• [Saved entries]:
○ ○ ○ ○ ○ ○ ○
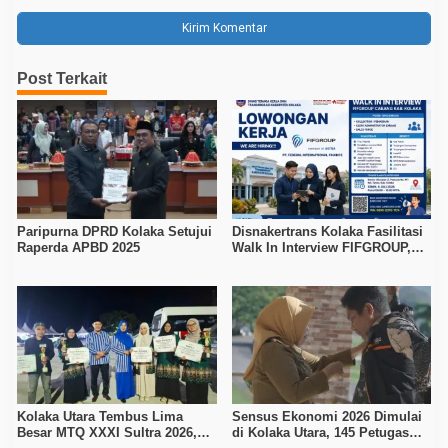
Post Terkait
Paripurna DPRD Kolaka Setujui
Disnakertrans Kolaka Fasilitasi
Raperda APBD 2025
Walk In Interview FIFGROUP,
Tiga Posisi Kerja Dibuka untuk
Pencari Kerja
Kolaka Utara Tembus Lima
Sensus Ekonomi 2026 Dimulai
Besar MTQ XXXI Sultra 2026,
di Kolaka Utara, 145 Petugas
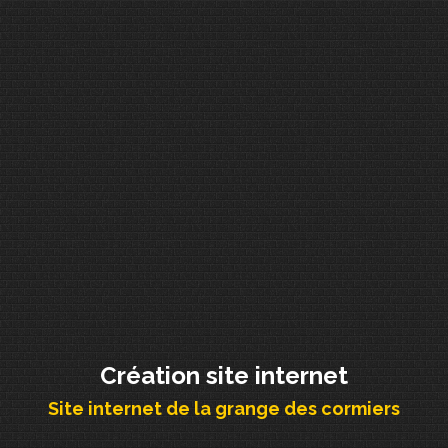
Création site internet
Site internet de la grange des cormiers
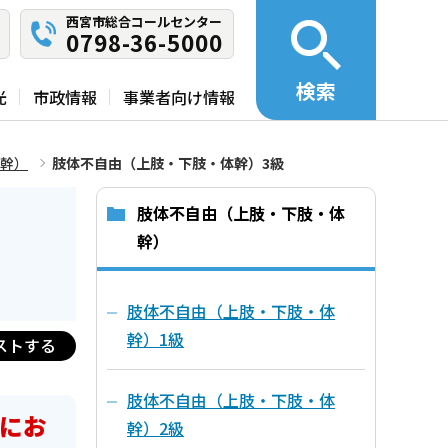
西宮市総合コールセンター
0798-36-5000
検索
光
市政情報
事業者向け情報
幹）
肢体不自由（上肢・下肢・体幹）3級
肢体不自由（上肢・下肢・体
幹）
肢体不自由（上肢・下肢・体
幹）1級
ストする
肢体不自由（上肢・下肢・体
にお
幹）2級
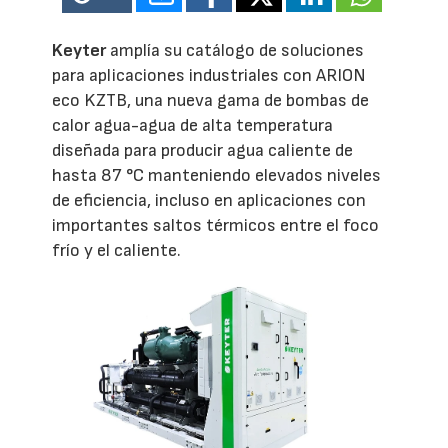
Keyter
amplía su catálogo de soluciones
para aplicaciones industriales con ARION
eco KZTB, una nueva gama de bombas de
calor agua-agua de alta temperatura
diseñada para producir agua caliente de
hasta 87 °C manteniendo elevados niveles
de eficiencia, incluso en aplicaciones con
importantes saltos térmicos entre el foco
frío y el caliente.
○ ○ ○ ○ ○ ○ ○
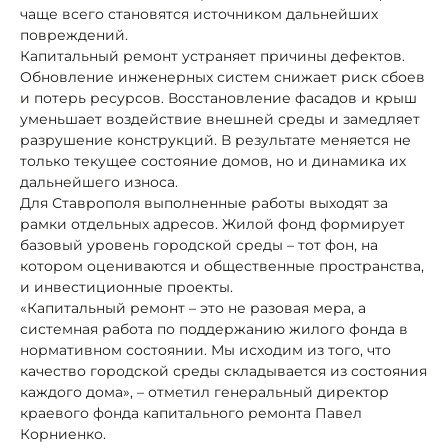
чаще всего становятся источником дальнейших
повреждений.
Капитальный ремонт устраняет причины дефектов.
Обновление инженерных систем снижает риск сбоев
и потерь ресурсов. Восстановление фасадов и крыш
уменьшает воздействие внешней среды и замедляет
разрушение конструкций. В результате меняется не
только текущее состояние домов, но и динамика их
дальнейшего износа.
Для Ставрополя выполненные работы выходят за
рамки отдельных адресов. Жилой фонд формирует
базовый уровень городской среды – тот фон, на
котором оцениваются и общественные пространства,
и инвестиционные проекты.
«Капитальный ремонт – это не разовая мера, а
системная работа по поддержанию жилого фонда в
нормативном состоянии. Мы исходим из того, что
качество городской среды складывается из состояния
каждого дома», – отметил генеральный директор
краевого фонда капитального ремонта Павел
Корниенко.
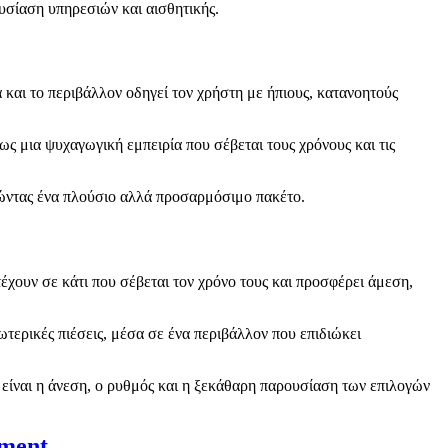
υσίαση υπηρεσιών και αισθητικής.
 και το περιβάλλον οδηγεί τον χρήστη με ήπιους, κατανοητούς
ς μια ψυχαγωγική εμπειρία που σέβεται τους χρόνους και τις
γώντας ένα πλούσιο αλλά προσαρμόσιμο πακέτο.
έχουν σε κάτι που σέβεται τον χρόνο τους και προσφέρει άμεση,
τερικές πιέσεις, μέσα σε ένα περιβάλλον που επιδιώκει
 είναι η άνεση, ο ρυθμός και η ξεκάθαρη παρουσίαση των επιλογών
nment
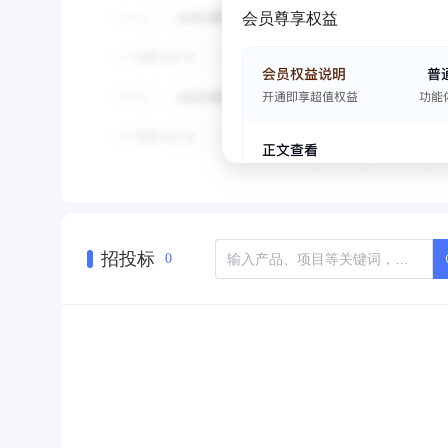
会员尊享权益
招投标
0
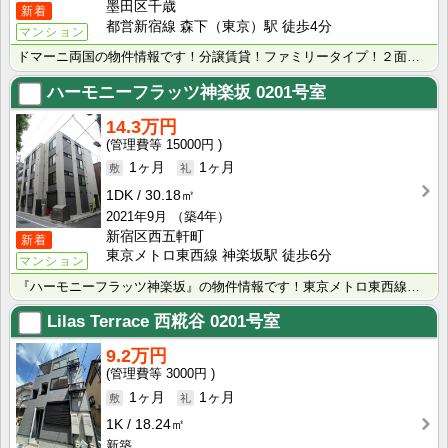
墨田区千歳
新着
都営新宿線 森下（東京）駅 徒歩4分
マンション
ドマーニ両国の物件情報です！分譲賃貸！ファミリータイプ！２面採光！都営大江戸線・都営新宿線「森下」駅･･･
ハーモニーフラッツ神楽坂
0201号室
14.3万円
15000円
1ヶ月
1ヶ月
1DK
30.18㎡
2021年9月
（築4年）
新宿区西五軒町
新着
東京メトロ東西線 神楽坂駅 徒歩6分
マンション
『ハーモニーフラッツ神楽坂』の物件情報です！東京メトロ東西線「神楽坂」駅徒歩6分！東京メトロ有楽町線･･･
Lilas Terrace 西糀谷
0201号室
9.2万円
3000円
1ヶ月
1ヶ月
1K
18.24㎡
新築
○ ○ ○ ○ ○ ○ ○
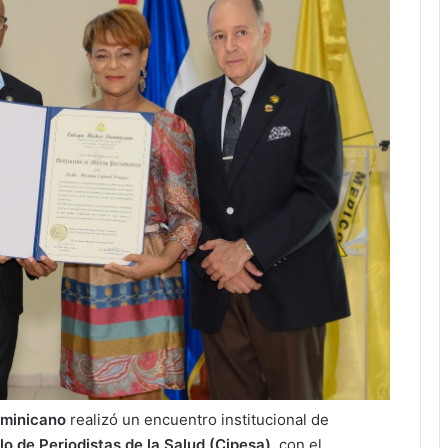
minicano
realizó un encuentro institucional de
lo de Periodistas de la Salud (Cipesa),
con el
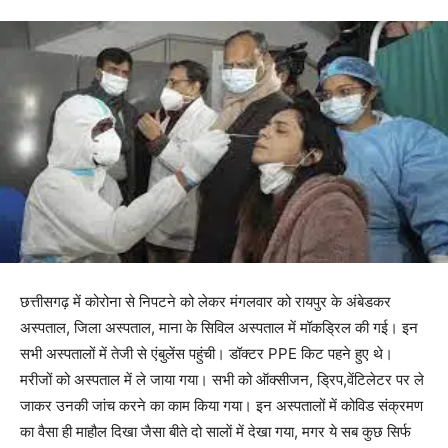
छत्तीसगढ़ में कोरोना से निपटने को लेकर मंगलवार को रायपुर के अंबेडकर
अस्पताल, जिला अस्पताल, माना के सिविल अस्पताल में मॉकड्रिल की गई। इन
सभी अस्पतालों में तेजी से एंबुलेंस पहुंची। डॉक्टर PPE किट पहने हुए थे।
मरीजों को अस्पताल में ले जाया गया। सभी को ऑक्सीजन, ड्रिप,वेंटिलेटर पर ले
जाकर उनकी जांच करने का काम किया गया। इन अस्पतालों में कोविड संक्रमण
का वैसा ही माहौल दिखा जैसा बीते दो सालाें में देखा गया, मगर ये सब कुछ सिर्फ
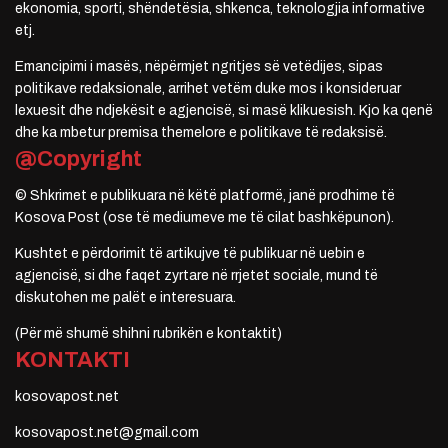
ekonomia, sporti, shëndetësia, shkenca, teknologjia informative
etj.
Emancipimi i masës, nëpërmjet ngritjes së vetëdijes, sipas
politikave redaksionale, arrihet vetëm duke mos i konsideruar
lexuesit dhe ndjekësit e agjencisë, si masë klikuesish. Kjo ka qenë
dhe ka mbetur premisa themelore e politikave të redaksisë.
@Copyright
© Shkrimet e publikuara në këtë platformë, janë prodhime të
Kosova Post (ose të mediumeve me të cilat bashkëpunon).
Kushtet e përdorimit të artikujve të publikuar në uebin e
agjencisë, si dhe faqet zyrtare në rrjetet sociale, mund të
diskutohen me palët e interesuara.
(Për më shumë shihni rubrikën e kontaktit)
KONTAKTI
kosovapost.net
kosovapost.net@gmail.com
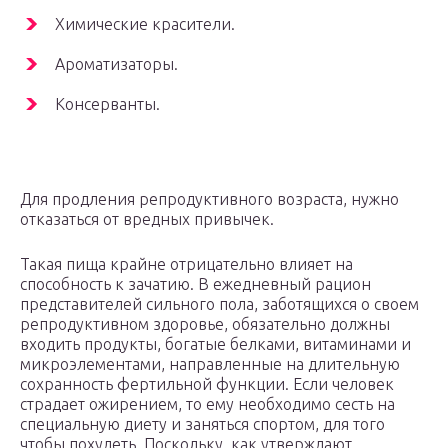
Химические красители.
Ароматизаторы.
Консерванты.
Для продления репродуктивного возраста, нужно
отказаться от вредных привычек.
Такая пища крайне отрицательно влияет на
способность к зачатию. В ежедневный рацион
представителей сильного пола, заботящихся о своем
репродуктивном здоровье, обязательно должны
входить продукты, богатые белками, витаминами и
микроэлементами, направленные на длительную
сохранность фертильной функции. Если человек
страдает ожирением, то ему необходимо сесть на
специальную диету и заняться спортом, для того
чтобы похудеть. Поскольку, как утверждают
○ ○ ○ ○ ○ ○ ○
• [WORK TASK]: In the entries above, find every line with the word "kosovapost" and list it.

• [RESPONSE]:
kosovapost.net
kosovapost.net@gmail.com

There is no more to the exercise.